DOI: 10.1158/1538-7755.disp23-b109 ISSN: 1538-7755

Abstract B109: Guidelines from the PRIMED Consortium on the use of population descriptors in polygenic risk model development and application

Peter Kraft, Iain Konigsberg, Stephanie Gogarten
  • Oncology
  • Epidemiology


Whether and how to use descriptors such as race, ethnicity, and ancestry in genomic research and clinical risk models is an ongoing and evolving topic of debate, because how we refer to populations and individuals can have known and unforeseen consequences, including detrimental scientific, clinical, social, and ethical impacts. Clinical risk models incorporating polygenic risk scores (PRS) may perform differently for individuals from populations different from those used in training and validation; in particular, the correlation between polygenic predictions and predicted traits often decrease as a function of genetic distance between training and target samples. Thus, describing the populations used to develop risk models and the populations where they will be applied is essential to evaluate clinical validity and utility. Previous work has often used race, ethnicity or continental ancestry (inferred from self-report and/or genetic data) to describe training samples and target populations, but such labels run the risk of reinforcing biological determinist views of race and may not capture important aspects of the population that can affect polygenic model performance, such as region and socioeconomic status. Population descriptors may also be directly included in clinical risk models. The Polygenic RIsk MEthods in Diverse Populations (PRIMED) Consortium covened a multidisciplinary Population Descriptors Working Group to propose guidelines on conceptualizing, applying and communicating population descriptor information in the context of PRS development and application. These guidelines emphasize the importance of matching the chosen descriptors to the scientific and clinical goal; transparency; and engaging affected communities and subject matter experts to ensure that adequate considerations are given to ethical, legal, and social implications of their research and its communication. We present these guidelines and an accompanying data model designed to support transparency and flexibility.  

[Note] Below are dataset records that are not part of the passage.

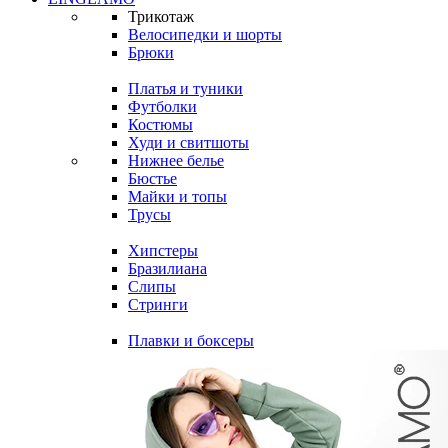
Трикотаж
Велосипедки и шорты
Брюки
Платья и туники
Футболки
Костюмы
Худи и свитшоты
Нижнее белье
Бюстье
Майки и топы
Трусы
Хипстеры
Бразилиана
Слипы
Стринги
Плавки и боксеры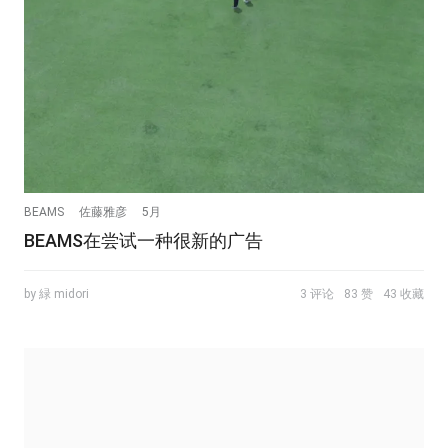
BEAMS
佐藤雅彦
5月
BEAMS在尝试一种很新的广告
by 緑 midori
3 评论
83 赞
43 收藏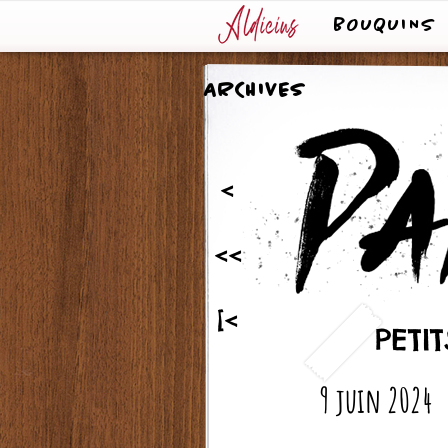
BOUQUINS
ARCHIVES
<
<<
[<
PETI
9 juin 2024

Citation Format: Peter Kraft, Iain Konigsberg, Stephanie Gogarten. Guidelines from the PRIMED Consortium on the use of population descriptors in polygenic risk model development and application [abstract]. In: Proceedings of the 16th AACR Conference on the Science of Cancer Health Disparities in Racial/Ethnic Minorities and the Medically Underserved; 2023 Sep 29-Oct 2;Orlando, FL. Philadelphia (PA): AACR; Cancer Epidemiol Biomarkers Prev 2023;32(12 Suppl):Abstract nr B109.